TO THE EDITOR
Chrysavgis et al have extensively reviewed the literature on non-alcoholic steatohepatitis (NASH) related hepatocellular carcinoma (HCC) with regard to its risk stratification, screening, and surveillance strategies. Metabolic syndrome is a systemic disease involving the heart, kidneys, lungs, and liver, etc. NASH is the liver manifestation of metabolic syndrome. With the emerging epidemic of obesity and metabolic syndrome, NASH is expected to supersede all other etiologies of liver cirrhosis as well as HCC. In various studies as discussed by Chrysavgis et al, the prevalence of HCC in non-cirrhotic non-alcoholic fatty liver disease (NAFLD) patients ranges from 15%-55%. Factors like age, male sex, concomitant smoking and alcohol intake, obesity, and type 2 diabetes mellitus have been shown to increase the risk of HCC in non-cirrhotic NASH. Recently, use of insulin and sulfonylureas has also been shown to increase the long-term risk of HCC in patients with diabetes. In an Italian study, an increased HCC risk with an odds ratio of 3.7 for insulin, 1.3 for sulfonylureas, and 2.1 for repaglinide was found in patients with diabetes. Even the duration of treatment with insulin, though not with other therapies, increased the risk of HCC. The same has also been confirmed in a nationwide nested case-control study in Korea which showed an increased HCC risk with glimepiride instead of other sulfonylureas. And yet we do not have long-term data for GLP-1 agonists and DPP4 inhibitors. Chinese data recently showed an increased association of air pollutants of particulate matter (PM) with an aerodynamic diameter of < 1 (PM1), < 2.5 (PM2.5), and < 10 μm (PM10) with metabolic associated fatty liver disease. The role of intestinal dysbiosis has also been investigated in animal models and found to be associated with an increased risk of NASH and HCC.

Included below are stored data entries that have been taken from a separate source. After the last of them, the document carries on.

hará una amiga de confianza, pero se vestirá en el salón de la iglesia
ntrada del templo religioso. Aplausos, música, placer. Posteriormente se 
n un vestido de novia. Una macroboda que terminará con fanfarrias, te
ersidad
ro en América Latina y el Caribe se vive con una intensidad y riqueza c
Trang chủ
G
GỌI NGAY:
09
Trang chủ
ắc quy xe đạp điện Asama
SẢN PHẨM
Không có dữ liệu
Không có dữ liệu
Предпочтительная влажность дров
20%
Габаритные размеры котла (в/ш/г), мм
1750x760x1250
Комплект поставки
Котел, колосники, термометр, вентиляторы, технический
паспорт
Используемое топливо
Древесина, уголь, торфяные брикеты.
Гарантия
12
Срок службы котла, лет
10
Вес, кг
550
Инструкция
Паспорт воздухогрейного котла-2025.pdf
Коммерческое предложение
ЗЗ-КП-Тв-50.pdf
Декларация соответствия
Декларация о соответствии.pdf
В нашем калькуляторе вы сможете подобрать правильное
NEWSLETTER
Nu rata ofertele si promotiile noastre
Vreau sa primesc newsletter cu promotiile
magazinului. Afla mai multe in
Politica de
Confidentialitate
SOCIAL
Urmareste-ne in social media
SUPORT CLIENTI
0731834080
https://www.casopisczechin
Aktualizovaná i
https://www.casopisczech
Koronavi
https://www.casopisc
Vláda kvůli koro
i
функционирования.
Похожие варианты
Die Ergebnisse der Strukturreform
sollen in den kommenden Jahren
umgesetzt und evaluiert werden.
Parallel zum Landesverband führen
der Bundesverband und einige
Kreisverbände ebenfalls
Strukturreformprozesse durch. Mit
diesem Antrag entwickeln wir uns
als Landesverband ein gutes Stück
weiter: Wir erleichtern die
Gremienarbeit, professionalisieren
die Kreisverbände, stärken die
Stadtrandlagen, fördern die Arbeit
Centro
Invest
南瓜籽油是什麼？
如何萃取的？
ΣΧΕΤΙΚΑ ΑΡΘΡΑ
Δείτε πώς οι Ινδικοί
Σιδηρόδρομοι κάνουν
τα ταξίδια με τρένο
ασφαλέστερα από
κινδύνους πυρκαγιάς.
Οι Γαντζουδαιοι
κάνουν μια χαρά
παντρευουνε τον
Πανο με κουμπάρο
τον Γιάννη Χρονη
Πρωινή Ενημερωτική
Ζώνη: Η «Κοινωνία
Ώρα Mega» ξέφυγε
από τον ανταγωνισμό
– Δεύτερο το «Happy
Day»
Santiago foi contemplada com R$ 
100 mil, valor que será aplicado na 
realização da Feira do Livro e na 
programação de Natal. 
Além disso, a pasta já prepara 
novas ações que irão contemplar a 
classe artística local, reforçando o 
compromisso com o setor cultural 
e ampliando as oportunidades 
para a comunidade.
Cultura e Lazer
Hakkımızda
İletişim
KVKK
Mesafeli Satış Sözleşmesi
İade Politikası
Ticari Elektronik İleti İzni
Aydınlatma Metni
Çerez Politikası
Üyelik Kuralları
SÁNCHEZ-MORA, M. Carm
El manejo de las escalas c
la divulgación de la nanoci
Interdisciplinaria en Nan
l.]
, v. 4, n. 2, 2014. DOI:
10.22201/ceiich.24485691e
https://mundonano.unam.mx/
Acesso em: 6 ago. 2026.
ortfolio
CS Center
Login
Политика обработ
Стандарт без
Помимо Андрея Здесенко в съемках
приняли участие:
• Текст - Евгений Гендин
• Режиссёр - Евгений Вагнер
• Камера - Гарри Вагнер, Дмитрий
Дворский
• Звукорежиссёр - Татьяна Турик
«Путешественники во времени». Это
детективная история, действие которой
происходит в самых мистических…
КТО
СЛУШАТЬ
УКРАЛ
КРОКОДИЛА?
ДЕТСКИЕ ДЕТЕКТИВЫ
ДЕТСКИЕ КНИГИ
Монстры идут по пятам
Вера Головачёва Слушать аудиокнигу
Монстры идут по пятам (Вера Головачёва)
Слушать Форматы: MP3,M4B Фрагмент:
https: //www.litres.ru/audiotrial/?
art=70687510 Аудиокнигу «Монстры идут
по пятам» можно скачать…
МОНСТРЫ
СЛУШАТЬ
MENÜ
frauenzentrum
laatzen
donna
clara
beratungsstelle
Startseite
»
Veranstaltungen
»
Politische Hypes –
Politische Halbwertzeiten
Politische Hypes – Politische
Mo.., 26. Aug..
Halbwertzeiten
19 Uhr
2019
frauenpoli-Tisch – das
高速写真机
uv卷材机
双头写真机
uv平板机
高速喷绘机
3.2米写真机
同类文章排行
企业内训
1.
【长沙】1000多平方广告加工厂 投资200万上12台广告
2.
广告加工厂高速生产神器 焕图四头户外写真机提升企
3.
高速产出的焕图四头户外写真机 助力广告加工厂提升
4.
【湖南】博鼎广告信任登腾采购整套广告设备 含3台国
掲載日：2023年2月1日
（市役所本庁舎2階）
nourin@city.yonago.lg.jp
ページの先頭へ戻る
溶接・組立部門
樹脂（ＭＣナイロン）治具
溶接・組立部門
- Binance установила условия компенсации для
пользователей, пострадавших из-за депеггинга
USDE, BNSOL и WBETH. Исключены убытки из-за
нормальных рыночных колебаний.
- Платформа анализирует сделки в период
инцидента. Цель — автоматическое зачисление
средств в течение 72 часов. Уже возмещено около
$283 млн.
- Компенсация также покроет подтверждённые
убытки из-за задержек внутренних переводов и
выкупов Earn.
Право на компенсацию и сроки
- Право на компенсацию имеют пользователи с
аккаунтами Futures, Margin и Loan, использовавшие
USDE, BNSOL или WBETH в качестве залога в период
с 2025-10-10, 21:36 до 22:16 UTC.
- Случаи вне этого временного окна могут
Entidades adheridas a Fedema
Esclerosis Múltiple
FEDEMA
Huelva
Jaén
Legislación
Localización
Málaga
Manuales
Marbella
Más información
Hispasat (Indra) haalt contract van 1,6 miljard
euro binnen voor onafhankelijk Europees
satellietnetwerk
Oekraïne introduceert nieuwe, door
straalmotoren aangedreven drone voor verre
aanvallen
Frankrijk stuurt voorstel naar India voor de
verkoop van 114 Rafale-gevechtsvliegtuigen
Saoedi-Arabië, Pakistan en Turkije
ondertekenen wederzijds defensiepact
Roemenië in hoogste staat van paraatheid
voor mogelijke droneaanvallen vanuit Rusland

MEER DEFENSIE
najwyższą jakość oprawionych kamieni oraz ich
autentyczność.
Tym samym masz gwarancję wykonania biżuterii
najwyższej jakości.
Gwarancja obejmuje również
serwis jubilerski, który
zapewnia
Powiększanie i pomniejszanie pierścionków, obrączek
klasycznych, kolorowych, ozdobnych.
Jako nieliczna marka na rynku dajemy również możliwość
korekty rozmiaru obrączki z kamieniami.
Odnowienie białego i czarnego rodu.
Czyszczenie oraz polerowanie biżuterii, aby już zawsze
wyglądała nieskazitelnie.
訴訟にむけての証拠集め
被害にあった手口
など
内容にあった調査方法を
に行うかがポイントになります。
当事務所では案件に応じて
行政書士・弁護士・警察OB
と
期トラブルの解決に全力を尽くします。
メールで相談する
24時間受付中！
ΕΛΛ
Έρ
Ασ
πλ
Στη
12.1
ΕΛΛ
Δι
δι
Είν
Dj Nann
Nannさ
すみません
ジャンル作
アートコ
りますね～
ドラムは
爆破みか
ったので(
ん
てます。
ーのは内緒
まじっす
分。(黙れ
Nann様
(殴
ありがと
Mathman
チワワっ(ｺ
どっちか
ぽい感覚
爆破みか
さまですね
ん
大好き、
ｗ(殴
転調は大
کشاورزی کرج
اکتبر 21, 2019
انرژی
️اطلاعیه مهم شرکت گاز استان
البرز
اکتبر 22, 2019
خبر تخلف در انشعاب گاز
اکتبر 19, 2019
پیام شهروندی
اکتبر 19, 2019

In a multicentric trial, Pinyol et al collected samples from NASH-HCC and NASH patients, performed expression array and whole exome sequencing, and compared it with HCC from non-NASH etiologies like viral/alcohol. They found TERT promoter, CTNNB1, TP53, and ACVR2A most frequently to be present in NASH-HCC patients. The ACVR2A (activin type 2 receptor gene) mutation was found in a higher number of patients with NASH-HCC as compared to those with HCC of other etiologies. The molecular signature revealed higher expression of bile acid and fatty acid signaling pathways. The Wnt/TGF-β proliferation subclass was more common in NASH-HCC. The upcoming data suggests that the molecular signature of NASH-HCC is different from that of HCC due to other etiologies. Collectively, the development of NAFLD-HCC results from a complex interplay of multiple factors related to unhealthy life style, environment, and genetics of an individual.
The authors have included abbreviated magnetic resonance imaging (MRI) in their suggested algorithm for HCC surveillance in NAFLD due to a poor window of ultrasound in obese patients. We have concerns regarding this strategy. First, a large number of individuals would need surveillance, so its cost-effectiveness, availability on large scale, and practicality need to be addressed. Second, how frequently MRI would have to be repeated is a practical issue. Third, when during the clinical course of NASH, screening should be performed. Although authors have included HCC risk model as suggested by Ioannou et al in their algorithm, we believe that future prospective longitudinal studies are needed to determine the weightage of different risk factors in determining HCC risk in patients with cirrhotic and non-cirrhotic NAFLD, separately. The role of extracellular vesicles (EVs) for molecular characterization of HCC in patients with NASH may further be evaluated for HCC surveillance also. NAFLD is a risk factor not only for HCC but also for colorectal and breast cancers. Instead of screening for each carcinoma separately, we need to have studies on a common platform targeting the molecular signatures in blood for surveillance of different carcinomas in the body which share the pathogenetic mechanisms or pathways. The challenges involved are large population-based studies in different geographical regions, mapping of molecular signatures, and implementation. It has to be cost-effective, easily accessible, and readily available.
In patients with NAFLD, all-cause mortality includes mortality related to issues of the liver, heart, kidneys, lungs, etc. It is time to recognise the need for multidisciplinary approach towards a patient with diabetes, obesity, and metabolic syndrome to address all issues related to the liver, heart, kidneys, etc. Large prospective, multicentric studies including diverse geographical regions and dietary habits are needed to evaluate for risk stratification in these patients regarding need for HCC surveillance.